Some of the contemporaries to whom Benedict referred in his celebrated visit have gained a certain amount of fame in recent years in their propagation of what is broadly termed the “new atheism.” A motley assortment of pundits, philosophers and pop-culture commentators, they have directed particular ire toward the established Christian churches and their adherents. This issue of America includes five essays by noted scholars on the “new atheists” and their self-invented creeds. Each essay addresses the central concerns and propositions of the new atheism and also offers critiques of some of the arguments put forth by the more prominent standard-bearers for the atheist cause.
Foremost among those voices is the acerbic conservative and avowed atheist Christopher Hitchens, who after 9/11 also experienced a convenient conversion to American jingoism, less than a decade after he was denouncing American politicians as war criminals in his role as the enfant terrible of left-wing Anglo-American journalism. Despite his recent embrace of the glories of Western civilization, Hitchens continues to find no greater enemy than Christian believers, and several years ago delivered his personal coup de grace to Mother Teresa. “I wish there was a hell,” he said, “for [her] to go to.” This crowd, it seems, will not be known by their love.
The vitriol of Hitchens and his peers stands in remarkable contrast to the words and actions of Pope Benedict XVI during his joyful visit to Washington and New York in April. Who among us was not moved at the serene happiness that emanated from Benedict, a supposedly shy and retiring man, every time he came into contact with members of the Catholic faithful? Did he or the hundreds of thousands who turned out to greet him give the impression that their faith had harmed their lives or hindered their human development? “The Gospel,” Benedict reminded us, “teaches us that true freedom, the freedom of the children of God, is found only in the self-surrender which is part of the mystery of love.... True freedom blossoms when we turn away from the burden of sin, which clouds our perceptions and weakens our resolve, and find the source of our ultimate happiness in Him who is infinite love, infinite freedom, infinite life.”
In seeking alternate sources for that ultimate happiness, Hitchens and his ilk are reminiscent of a central character in Graham Greene’s The Power and the Glory. In that novel, a priest on the run from an atheist regime in Mexico is finally captured by government soldiers. Late in the story, the lieutenant responsible for his capture has a conversation with the man he is planning to execute in order to deprive the local population of its last active priest. “You’re a danger,” the lieutenant tells him. “That’s why we kill you. I have nothing against you, you understand, as a man.”

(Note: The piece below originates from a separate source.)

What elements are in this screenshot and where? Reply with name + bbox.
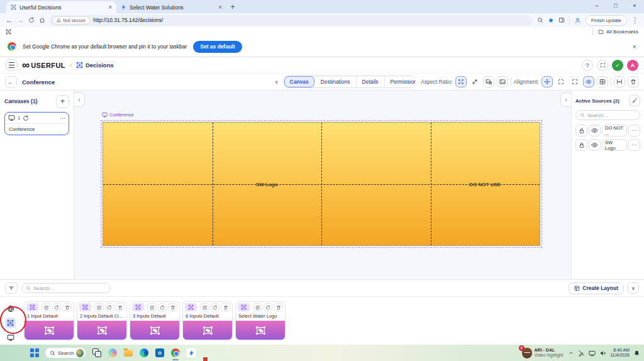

“Of course not,” the priest replies. “It’s God you’re up against.”
“No,” says the atheist, “I do not fight against a fiction.”
What, then, is that angry soldier fighting against? If God is a fiction, how does he explain his rage? Like his real-life counterparts today, he seeks not the death of God, but the extermination of belief. As such, he can only fight against believers, and his strategy devolves into violence against the faithful. No one would accuse today’s prominent atheists of such thuggery, but their rhetorical violence is there in spades for all to see: arguments based on scorn, ridicule and clever bon mots pitched to a media culture hopelessly enamored of the sound bite.
American Catholics heard much more than sound bites and catch phrases from Benedict XVI last month. No single phrase has characterized his visit, unless it is perhaps the congratulations of our commander in chief: “Awesome speech, Your Holiness.” After following the pope through a busy week of important ceremonies, discussions, meetings and liturgical celebrations, many took away an enduring memory of a man whose faith has brought him real joy, a joy he wishes to share with his fellow believers, the children of God.